Anti-ageing exercise

    Take your brain for a stroll
    A recent study revealed that men who walked less than a mile every day had a 71% increased risk of dementia. People who exercise regularly improve the way their brains work. Keeping your body active will, in turn, keep your brain healthy. Try to get out for a walk every day – your brain will thank you for it!

    Boost your balance
    As we age, the ability to balance becomes more important as it can prevent dangerous falls and broken bones. Simply standing on one leg every day (holding a chair if necessary) can build up leg strength and improve balance.

    Prevent wrinkles
    Stop wrinkles forming with a full-on workout. Exercise improves circulation, which keeps cells in the best possible condition for making collagen and preventing the formation of lines. Grab your bike and head out in the fresh air for real wrinkle-busting results.

    Maintain your muscles
    Our muscles mass declines every year as we get older, increasing considerably after the age of fifty. Try some free weights (start with a low weight and work up) and perform 8-12 reps in separate exercises to train your shoulders, arms, legs, chest and back. This will build muscle mass and keep you in tip-top shape!

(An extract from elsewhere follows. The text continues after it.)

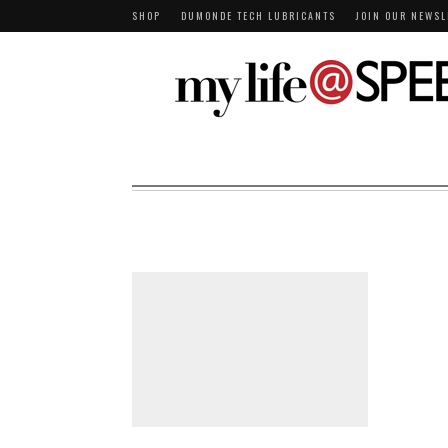
SHOP
DUMONDE TECH LUBRICANTS
JOIN OUR NEWSL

    Cut your risk of stroke
    A UK study of nearly 14,000 people aged 40-79 found that taking more exercise reduced the danger of having a stroke by 50%. Easy ways to up the amount of exercise you take include buying (and using) a skipping rope and dancing along to the radio while you do household chores.

    Lose nine years
    Did you know that vigorous exercise three times a week can affect your DNA, causing it to be nine years younger than if you did no exercise? Try jogging, rollerblading, tennis or football – anything that makes you sweat and provides a comprehensive workout.

    Flexi-time
    Joints and muscles tend to stiffen as we age, which can influence the health and wellbeing of every part of our bodies. Yoga is the best possible exercise for adding and retaining flexibility, whatever your age. If you're just starting out, try a gentle Hatha yoga class in order to grasp the basics.

    Build bones
    As we age the danger of losing bone density increases, which can lead to osteoporosis and fractures. Studies show doing weight training has a much more beneficial effect than aerobic exercise alone. Ask a trainer at your local gym to talk you through some basic exercises and work up gradually to lifting heavier weights.

    Sleep better
    Many people find the quality and length of time they sleep is reduced as they get older. An hour's gardening can help to relax your mind, making it easier for you to get some proper shut-eye.